But the scene suddenly shifts,——a small cracked bell in a violent hurry rings,——the slight shuffling of a few running-away feet is heard,——the green curtain which scarcely half a minute ago had dropped slowly rises,——and in the centre of the little stage there now appears, reposing by itself, a white wicker cradle containing a new-born baby, who will rapidly grow before our readers into a character intimately connected with the sayings and doings, the scenes and incidents we are endeavouring to describe.
[H] Some seasons ago the master of the Pytchley determined "to give to the hounds" a fox that had run to ground in a narrow culvert communicating with the Reservoir at Maidwell.
To prevent the poor animal escaping from his doom, the hounds were made to surround the mouth of the drain before the order was given to "lift up the sluice."
On the words being uttered the eyes of all the riders who encircled the pack were, of course, concentrated on one point. A slight noise was heard, some dead sticks appeared, followed by a violent rush of water, in the midst of which, rolled up like an immense hedgehog, appeared the fox, who no sooner got into daylight, than, before a hound could snap hold of him, he jumped to the left, and, at almost the same instant, popping through the only little hole in the thick hedge that bounded the drain, burst away, distanced the pack of enemies, quadruped and biped, that followed him, and thus escaped a death from which nothing but his extraordinary quickness and determination could have saved him.
Thomas Assheton Smith,
Born in Queen Anne Street, Cavendish Square, London, on the 2nd of August, 1776, was the grandson of Thomas Assheton, Esq., of Ashley Hall, near Bowden, in Cheshire, who assumed the name of Smith on the death of his uncle, Captain William Smith, son of the Right Honourable John Smith, Speaker of the House of Commons in the first two Parliaments of Queen Anne, and Chancellor of the Exchequer in the preceding reign.
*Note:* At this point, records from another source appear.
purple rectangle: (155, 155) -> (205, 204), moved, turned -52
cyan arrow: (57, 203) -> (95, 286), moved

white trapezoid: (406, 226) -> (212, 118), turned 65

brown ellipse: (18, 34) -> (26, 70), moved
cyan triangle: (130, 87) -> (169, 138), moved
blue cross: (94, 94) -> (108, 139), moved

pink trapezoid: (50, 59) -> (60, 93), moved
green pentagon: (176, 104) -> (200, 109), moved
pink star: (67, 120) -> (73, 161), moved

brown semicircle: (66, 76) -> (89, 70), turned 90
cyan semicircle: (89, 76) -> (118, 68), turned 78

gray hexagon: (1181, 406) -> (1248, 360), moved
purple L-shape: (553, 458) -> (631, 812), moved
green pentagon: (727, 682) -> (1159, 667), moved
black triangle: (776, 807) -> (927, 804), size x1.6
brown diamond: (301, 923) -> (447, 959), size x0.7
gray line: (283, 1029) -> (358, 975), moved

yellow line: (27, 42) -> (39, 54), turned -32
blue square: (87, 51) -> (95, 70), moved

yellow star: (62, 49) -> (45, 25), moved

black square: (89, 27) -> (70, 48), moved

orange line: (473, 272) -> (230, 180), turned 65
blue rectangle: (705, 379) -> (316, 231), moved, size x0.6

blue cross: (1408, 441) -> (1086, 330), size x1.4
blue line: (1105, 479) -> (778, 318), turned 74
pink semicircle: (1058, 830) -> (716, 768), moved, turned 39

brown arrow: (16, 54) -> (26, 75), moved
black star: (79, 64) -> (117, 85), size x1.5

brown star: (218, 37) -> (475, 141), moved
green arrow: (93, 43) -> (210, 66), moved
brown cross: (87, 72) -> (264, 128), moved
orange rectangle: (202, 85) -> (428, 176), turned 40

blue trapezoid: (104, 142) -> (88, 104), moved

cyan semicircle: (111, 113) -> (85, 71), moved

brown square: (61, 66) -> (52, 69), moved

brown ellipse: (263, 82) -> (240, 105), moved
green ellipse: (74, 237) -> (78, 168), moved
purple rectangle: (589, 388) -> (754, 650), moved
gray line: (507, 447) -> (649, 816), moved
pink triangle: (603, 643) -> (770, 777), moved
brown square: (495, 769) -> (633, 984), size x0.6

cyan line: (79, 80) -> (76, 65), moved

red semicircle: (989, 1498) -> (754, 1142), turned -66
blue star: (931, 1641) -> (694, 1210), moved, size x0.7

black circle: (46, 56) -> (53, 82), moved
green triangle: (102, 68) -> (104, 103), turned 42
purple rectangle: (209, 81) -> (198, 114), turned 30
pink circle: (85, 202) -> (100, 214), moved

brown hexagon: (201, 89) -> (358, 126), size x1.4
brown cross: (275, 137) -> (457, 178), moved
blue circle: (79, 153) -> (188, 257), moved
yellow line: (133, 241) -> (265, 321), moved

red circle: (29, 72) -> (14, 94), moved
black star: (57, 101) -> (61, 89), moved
As Shakespeare, in his immortal history of the Seven Ages of Man, briefly described the first as "the infant, mewling, &c., in its nurse's arms," so of the childhood of Tom Smith the only occurrence we are enabled to record is that his mother, one day, found him lying on his nurse's lap, gasping like a tench just landed from a pond.
"What's the matter with the child?" she eagerly inquired.
"Nothin," replied the calm nurse; "he's doing nicely."